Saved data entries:
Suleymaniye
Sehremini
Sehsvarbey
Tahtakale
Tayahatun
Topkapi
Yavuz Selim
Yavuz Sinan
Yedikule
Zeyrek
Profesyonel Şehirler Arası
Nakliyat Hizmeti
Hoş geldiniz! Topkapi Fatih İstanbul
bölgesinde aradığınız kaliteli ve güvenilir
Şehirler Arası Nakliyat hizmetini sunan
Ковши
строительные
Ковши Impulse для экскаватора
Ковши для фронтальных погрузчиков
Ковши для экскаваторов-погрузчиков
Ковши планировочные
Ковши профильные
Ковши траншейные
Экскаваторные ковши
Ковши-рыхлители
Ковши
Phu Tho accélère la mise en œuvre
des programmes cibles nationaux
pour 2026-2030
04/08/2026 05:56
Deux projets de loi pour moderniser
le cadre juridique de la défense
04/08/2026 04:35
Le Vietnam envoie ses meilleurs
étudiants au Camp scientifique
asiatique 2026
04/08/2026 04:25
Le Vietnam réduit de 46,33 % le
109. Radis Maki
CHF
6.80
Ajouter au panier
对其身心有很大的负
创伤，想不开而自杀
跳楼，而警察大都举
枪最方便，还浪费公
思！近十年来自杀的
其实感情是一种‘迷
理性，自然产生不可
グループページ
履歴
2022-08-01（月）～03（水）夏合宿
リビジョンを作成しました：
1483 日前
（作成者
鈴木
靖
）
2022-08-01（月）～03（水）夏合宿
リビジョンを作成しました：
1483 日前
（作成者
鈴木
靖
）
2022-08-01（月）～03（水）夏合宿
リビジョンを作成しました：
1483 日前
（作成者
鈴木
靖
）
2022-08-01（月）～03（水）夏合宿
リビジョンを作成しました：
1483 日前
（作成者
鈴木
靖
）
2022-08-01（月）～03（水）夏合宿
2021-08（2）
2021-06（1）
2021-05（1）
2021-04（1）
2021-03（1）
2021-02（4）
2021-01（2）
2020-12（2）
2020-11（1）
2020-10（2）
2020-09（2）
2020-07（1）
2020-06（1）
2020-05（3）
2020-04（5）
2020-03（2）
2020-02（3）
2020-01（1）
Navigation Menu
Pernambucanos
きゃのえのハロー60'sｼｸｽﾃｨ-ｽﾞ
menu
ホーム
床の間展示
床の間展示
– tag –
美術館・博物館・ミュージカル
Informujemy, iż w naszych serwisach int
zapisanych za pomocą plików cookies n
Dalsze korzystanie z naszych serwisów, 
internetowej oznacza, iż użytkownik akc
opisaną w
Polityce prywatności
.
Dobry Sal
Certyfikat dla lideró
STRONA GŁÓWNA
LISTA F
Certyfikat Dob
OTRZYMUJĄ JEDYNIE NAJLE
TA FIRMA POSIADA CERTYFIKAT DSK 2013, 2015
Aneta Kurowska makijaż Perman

## [Activity]
Give the lines again, exactly as they stand, from the beginning of the data through the line with "Informujemy, iż w naszych serwisach int".

## [Written answer]
Suleymaniye
Sehremini
Sehsvarbey
Tahtakale
Tayahatun
Topkapi
Yavuz Selim
Yavuz Sinan
Yedikule
Zeyrek
Profesyonel Şehirler Arası
Nakliyat Hizmeti
Hoş geldiniz! Topkapi Fatih İstanbul
bölgesinde aradığınız kaliteli ve güvenilir
Şehirler Arası Nakliyat hizmetini sunan
Ковши
строительные
Ковши Impulse для экскаватора
Ковши для фронтальных погрузчиков
Ковши для экскаваторов-погрузчиков
Ковши планировочные
Ковши профильные
Ковши траншейные
Экскаваторные ковши
Ковши-рыхлители
Ковши
Phu Tho accélère la mise en œuvre
des programmes cibles nationaux
pour 2026-2030
04/08/2026 05:56
Deux projets de loi pour moderniser
le cadre juridique de la défense
04/08/2026 04:35
Le Vietnam envoie ses meilleurs
étudiants au Camp scientifique
asiatique 2026
04/08/2026 04:25
Le Vietnam réduit de 46,33 % le
109. Radis Maki
CHF
6.80
Ajouter au panier
对其身心有很大的负
创伤，想不开而自杀
跳楼，而警察大都举
枪最方便，还浪费公
思！近十年来自杀的
其实感情是一种‘迷
理性，自然产生不可
グループページ
履歴
2022-08-01（月）～03（水）夏合宿
リビジョンを作成しました：
1483 日前
（作成者
鈴木
靖
）
2022-08-01（月）～03（水）夏合宿
リビジョンを作成しました：
1483 日前
（作成者
鈴木
靖
）
2022-08-01（月）～03（水）夏合宿
リビジョンを作成しました：
1483 日前
（作成者
鈴木
靖
）
2022-08-01（月）～03（水）夏合宿
リビジョンを作成しました：
1483 日前
（作成者
鈴木
靖
）
2022-08-01（月）～03（水）夏合宿
2021-08（2）
2021-06（1）
2021-05（1）
2021-04（1）
2021-03（1）
2021-02（4）
2021-01（2）
2020-12（2）
2020-11（1）
2020-10（2）
2020-09（2）
2020-07（1）
2020-06（1）
2020-05（3）
2020-04（5）
2020-03（2）
2020-02（3）
2020-01（1）
Navigation Menu
Pernambucanos
きゃのえのハロー60'sｼｸｽﾃｨ-ｽﾞ
menu
ホーム
床の間展示
床の間展示
– tag –
美術館・博物館・ミュージカル
Informujemy, iż w naszych serwisach int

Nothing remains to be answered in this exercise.